Choosing The Smallest Useful State Tool

You do not need a different reference type for every field. Start with the smallest tool that matches the coordination problem.

Situation Clojure tool Why it fits
One independent identity, updated synchronously atom Simple atomic updates to a single current value
Multiple in-memory identities must change together ref + dosync Coordinated transactional updates
One identity should update asynchronously agent Queued actions without blocking the caller

If the real problem is a database transaction, Kafka delivery, or coordination across processes, these tools do not magically replace that infrastructure. They manage in-process state.

Keep The Transition Pure, Even When The State Changes

An atom is often the first tool you need:

1(def seat-map
2  (atom {:show/id "evening-1"
3         :reserved-seats #{}}))
4
5(defn reserve-seat [show seat-id]
6  (update show :reserved-seats conj seat-id))
7
8(swap! seat-map reserve-seat "A-12")

The important split is:

  • reserve-seat decides the next value
  • swap! installs that value as the new state

That is cleaner than burying the business rule inside mutable object methods.

It also matters because swap! may retry under contention. The update function can run more than once, so keep it free of logging, database calls, and other effects.

Use Refs When Consistency Spans Multiple Identities

Refs are for coordinated in-memory change, not as a fancier atom.

 1(def inventory (ref {"SKU-1" 10}))
 2(def reservations (ref {}))
 3
 4(defn reserve-stock! [order-id sku qty]
 5  (dosync
 6    (let [available (get @inventory sku 0)]
 7      (when (< available qty)
 8        (throw (ex-info "Insufficient inventory"
 9                        {:order/id order-id
10                         :sku sku
11                         :requested qty
12                         :available available})))
13      (alter inventory update sku - qty)
14      (alter reservations assoc order-id {:sku sku :qty qty}))))

This is a good fit because both identities must change together. Either the reservation exists and inventory decreases, or neither change should happen.

Two cautions matter here:

  • keep dosync blocks free of I/O because transactions may retry
  • use refs for in-memory coordination, not as a replacement for database transactions across services

Use Agents For Serialized Asynchronous Updates

Sometimes the caller should not wait for a state update to finish. That is where an agent can fit.

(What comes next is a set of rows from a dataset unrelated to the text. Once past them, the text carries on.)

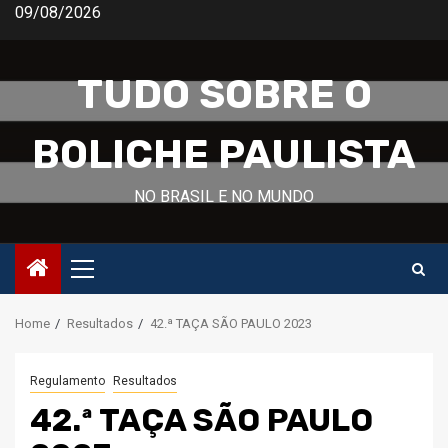
Skip
09/08/2026
to
content
TUDO SOBRE O
BOLICHE PAULISTA
NO BRASIL E NO MUNDO
Primary
Menu
Home
Resultados
42.ª TAÇA SÃO PAULO 2023
Regulamento
Resultados
42.ª TAÇA SÃO PAULO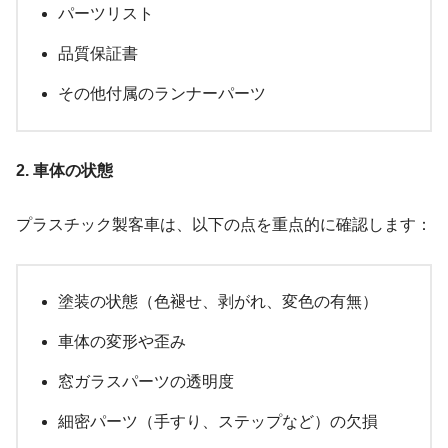
パーツリスト
品質保証書
その他付属のランナーパーツ
2. 車体の状態
プラスチック製客車は、以下の点を重点的に確認します：
塗装の状態（色褪せ、剥がれ、変色の有無）
車体の変形や歪み
窓ガラスパーツの透明度
細密パーツ（手すり、ステップなど）の欠損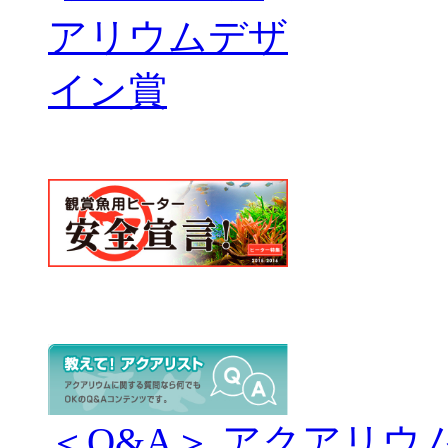
＜Q&A＞ アクアリウ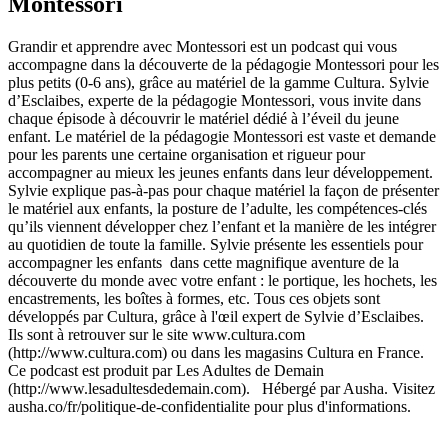
Montessori
Grandir et apprendre avec Montessori est un podcast qui vous
accompagne dans la découverte de la pédagogie Montessori pour les
plus petits (0-6 ans), grâce au matériel de la gamme Cultura. Sylvie
d’Esclaibes, experte de la pédagogie Montessori, vous invite dans
chaque épisode à découvrir le matériel dédié à l’éveil du jeune
enfant. Le matériel de la pédagogie Montessori est vaste et demande
pour les parents une certaine organisation et rigueur pour
accompagner au mieux les jeunes enfants dans leur développement.
Sylvie explique pas-à-pas pour chaque matériel la façon de présenter
le matériel aux enfants, la posture de l’adulte, les compétences-clés
qu’ils viennent développer chez l’enfant et la manière de les intégrer
au quotidien de toute la famille. Sylvie présente les essentiels pour
accompagner les enfants dans cette magnifique aventure de la
découverte du monde avec votre enfant : le portique, les hochets, les
encastrements, les boîtes à formes, etc. Tous ces objets sont
développés par Cultura, grâce à l'œil expert de Sylvie d’Esclaibes.
Ils sont à retrouver sur le site www.cultura.com
(http://www.cultura.com) ou dans les magasins Cultura en France.
Ce podcast est produit par Les Adultes de Demain
(http://www.lesadultesdedemain.com). Hébergé par Ausha. Visitez
ausha.co/fr/politique-de-confidentialite pour plus d'informations.
Site web du podcast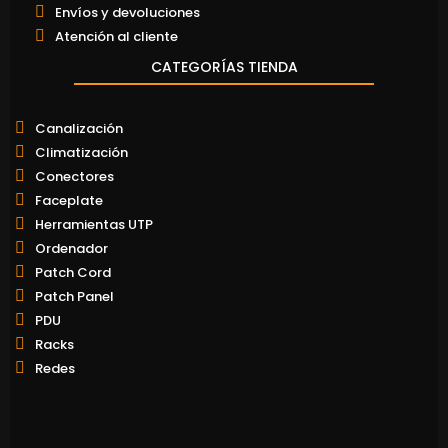
Envíos y devoluciones
Atención al cliente
CATEGORÍAS TIENDA
Canalización
Climatización
Conectores
Faceplate
Herramientas UTP
Ordenador
Patch Cord
Patch Panel
PDU
Racks
Redes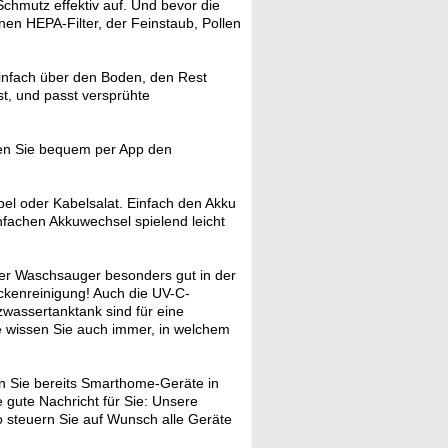
chmutz effektiv auf. Und bevor die
en HEPA-Filter, der Feinstaub, Pollen
nfach über den Boden, den Rest
st, und passt versprühte
n Sie bequem per App den
el oder Kabelsalat. Einfach den Akku
nfachen Akkuwechsel spielend leicht
er Waschsauger besonders gut in der
ckenreinigung! Auch die UV-C-
zwassertanktank sind für eine
 wissen Sie auch immer, in welchem
 Sie bereits Smarthome-Geräte in
gute Nachricht für Sie: Unsere
 steuern Sie auf Wunsch alle Geräte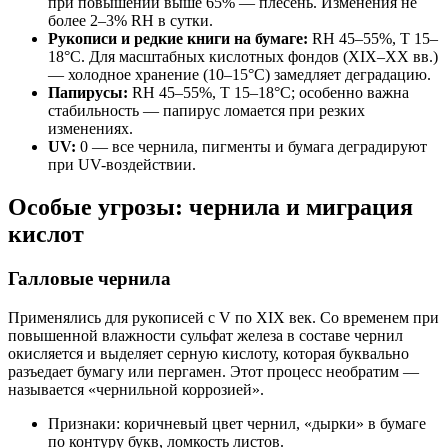
при повышении выше 65% — плесень. Изменения не
более 2–3% RH в сутки.
Рукописи и редкие книги на бумаге:
RH 45–55%, T 15–
18°С. Для масштабных кислотных фондов (XIX–XX вв.)
— холодное хранение (10–15°С) замедляет деградацию.
Папирусы:
RH 45–55%, T 15–18°С; особенно важна
стабильность — папирус ломается при резких
изменениях.
UV:
0 — все чернила, пигменты и бумага деградируют
при UV-воздействии.
Особые угрозы: чернила и миграция
кислот
Галловые чернила
Применялись для рукописей с V по XIX век. Со временем при
повышенной влажности сульфат железа в составе чернил
окисляется и выделяет серную кислоту, которая буквально
разъедает бумагу или пергамен. Этот процесс необратим —
называется «чернильной коррозией».
Признаки: коричневый цвет чернил, «дырки» в бумаге
по контуру букв, ломкость листов.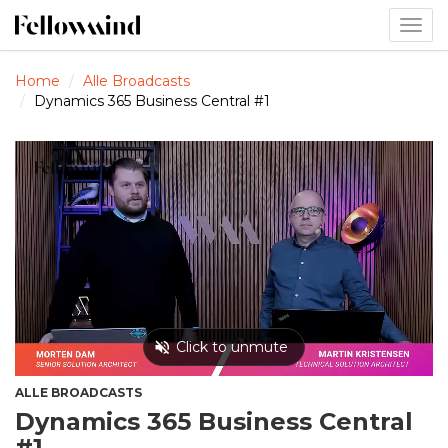
Togg
navig
Home
Alle Broadcasts
Dynamics 365 Business Central #1
ALLE BROADCASTS
Dynamics 365 Business Central
#1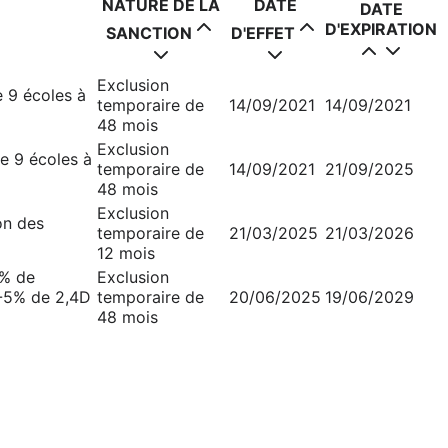
NATURE DE LA
DATE
DATE
D'EXPIRATION
SANCTION
D'EFFET
Exclusion
 9 écoles à
temporaire de
14/09/2021
14/09/2021
48 mois
Exclusion
e 9 écoles à
temporaire de
14/09/2021
21/09/2025
48 mois
Exclusion
on des
temporaire de
21/03/2025
21/03/2026
12 mois
5% de
Exclusion
-5% de 2,4D
temporaire de
20/06/2025
19/06/2029
48 mois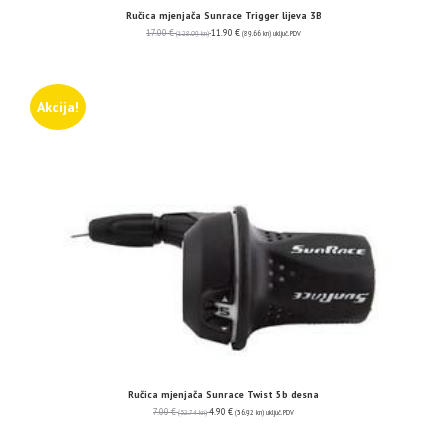
Ručica mjenjača Sunrace Trigger lijeva 3B
17.00
€
11.90
€
(128.09 kn)
(89.66 kn)
uključ. PDV
Akcija!
Ručica mjenjača Sunrace Twist 5b desna
7.00
€
4.90
€
(52.74 kn)
(36.92 kn)
uključ. PDV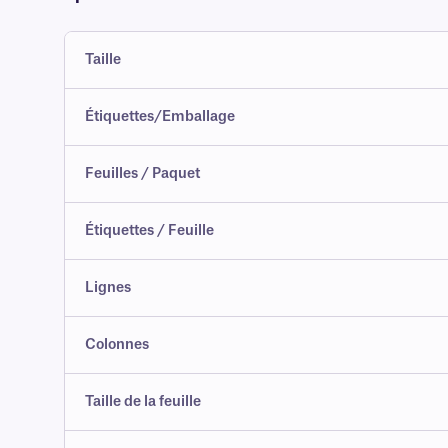
Taille
Étiquettes/Emballage
Feuilles / Paquet
Étiquettes / Feuille
Lignes
Colonnes
Taille de la feuille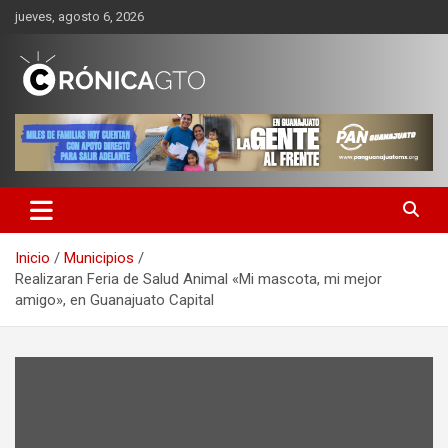
Saltar
jueves, agosto 6, 2026
al
contenido
CRONICA GUANAJUATO
Inicio
Municipios
Realizaran Feria de Salud Animal «Mi mascota, mi mejor
amigo», en Guanajuato Capital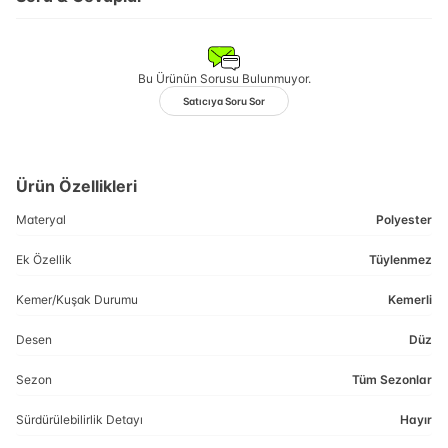
Bu Ürünün Sorusu Bulunmuyor.
Satıcıya Soru Sor
Ürün Özellikleri
Materyal
Polyester
Ek Özellik
Tüylenmez
Kemer/Kuşak Durumu
Kemerli
Desen
Düz
Sezon
Tüm Sezonlar
Sürdürülebilirlik Detayı
Hayır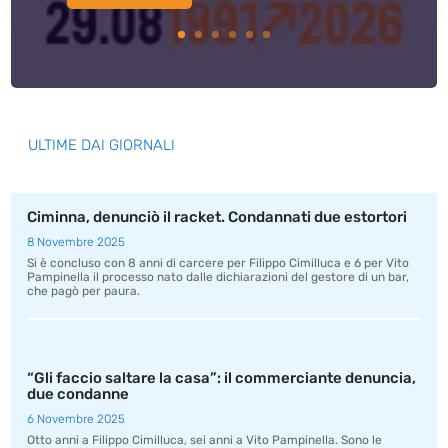
ULTIME DAI GIORNALI
Ciminna, denunciò il racket. Condannati due estortori
8 Novembre 2025
Si è concluso con 8 anni di carcere per Filippo Cimilluca e 6 per Vito
Pampinella il processo nato dalle dichiarazioni del gestore di un bar,
che pagò per paura.
“Gli faccio saltare la casa”: il commerciante denuncia,
due condanne
6 Novembre 2025
Otto anni a Filippo Cimilluca, sei anni a Vito Pampinella. Sono le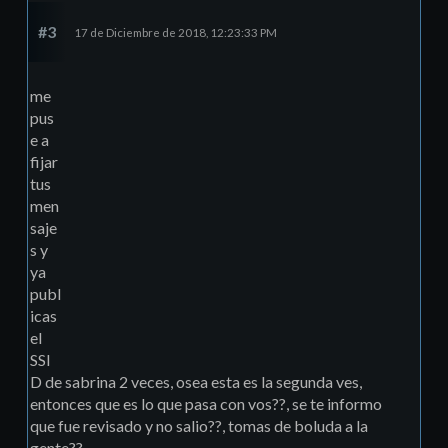
#3
17 de Diciembre de 2018, 12:23:33 PM
me
pus
e a
fijar
tus
men
saje
s y
ya
publ
icas
el
SSI
D de sabrina 2 veces, osea esta es la segunda ves,
entonces que es lo que pasa con vos??, se te informo
que fue revisado y no salio??, tomas de boluda a la
gente??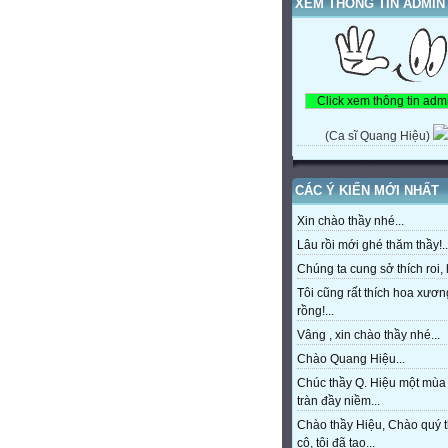
XEM THÔNG TIN ADMIN
(Ca sĩ Quang Hiệu)
CÁC Ý KIẾN MỚI NHẤT
Xin chào thầy nhé...
Lâu rồi mới ghé thăm thầy!..
Chúng ta cung sở thích roi, h
Tôi cũng rất thích hoa xươn
rồng!...
Vâng , xin chào thầy nhé...
Chào Quang Hiệu...
Chúc thầy Q. Hiệu một mùa
tràn đầy niềm...
Chào thầy Hiệu, Chào quý 
cô, tôi đã tạo...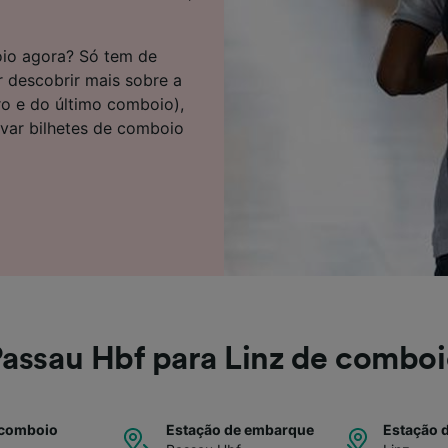
e parceiros (fornecedores)
oio agora? Só tem de
r descobrir mais sobre a
ro e do último comboio),
rvar bilhetes de comboio
assau Hbf para Linz de combo
 comboio
Estação de embarque
Estação 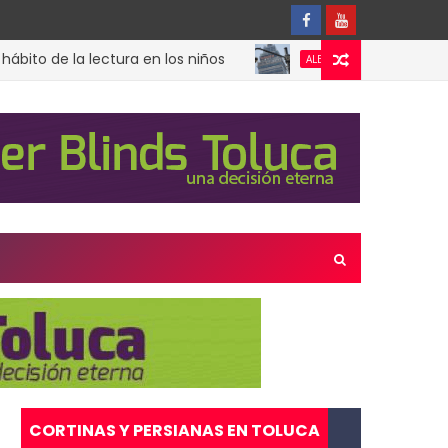
de la lectura en los niños
¿Cuándo suen
ALERTA SÍSMICA
CORTINAS Y PERSIANAS EN TOLUCA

1(def audit-log (agent []))
2
3(defn append-audit [entries event]
4  (conj entries event))
5
6(send audit-log append-audit
7      {:event/type :order/submitted
8       :order/id   42})

This is useful for background accumulation or other asynchronous updates to one identity.

Agents are not a general queueing platform, and they are not a replacement for a durable messaging system. They are a focused tool for asynchronous state transitions inside the process.

Common Java Migration Mistakes

Mistake Why it causes trouble Better move
Putting side effects inside swap! or dosync Retries can duplicate the side effect Keep the update function pure and do effects before or after the state change
Reaching for shared state too early Extra identities increase coordination and testing cost Pass values through pure functions until a real shared identity is required
Using a ref for a single independent value STM adds coordination machinery you do not need Start with an atom
Treating refs as distributed transactions Refs only coordinate in-process identities Use the right external system for cross-process consistency

If this page feels more operational than philosophical, that is intentional. State is where many Java habits either translate cleanly or become expensive.

Knowledge Check

### When is an atom usually the best fit? - [x] When one independent identity needs synchronous updates - [ ] When multiple identities must change together transactionally - [ ] When work must be durable across processes - [ ] When every update should be asynchronous by default > **Explanation:** Atoms are the default tool for one independent in-memory value that changes over time. ### Why should the function passed to `swap!` stay pure? - [x] Because `swap!` may retry the function under contention - [ ] Because atoms cannot hold maps - [ ] Because pure functions always run faster - [ ] Because `swap!` only accepts anonymous functions > **Explanation:** Retryable update logic should not contain side effects that could run more than once. ### What problem do refs solve that atoms do not? - [x] Coordinated, synchronous updates across multiple identities - [ ] Automatic persistence to disk - [ ] Communication with Java objects - [ ] Making values mutable in place > **Explanation:** Refs and STM are for cases where several related values must change together consistently. ### What is the main reason to use an agent? - [x] To queue asynchronous updates to one identity without blocking the caller - [ ] To perform distributed transactions - [ ] To make `dosync` faster - [ ] To avoid using immutable values > **Explanation:** Agents are about asynchronous state transitions, not mutable objects or durable messaging infrastructure.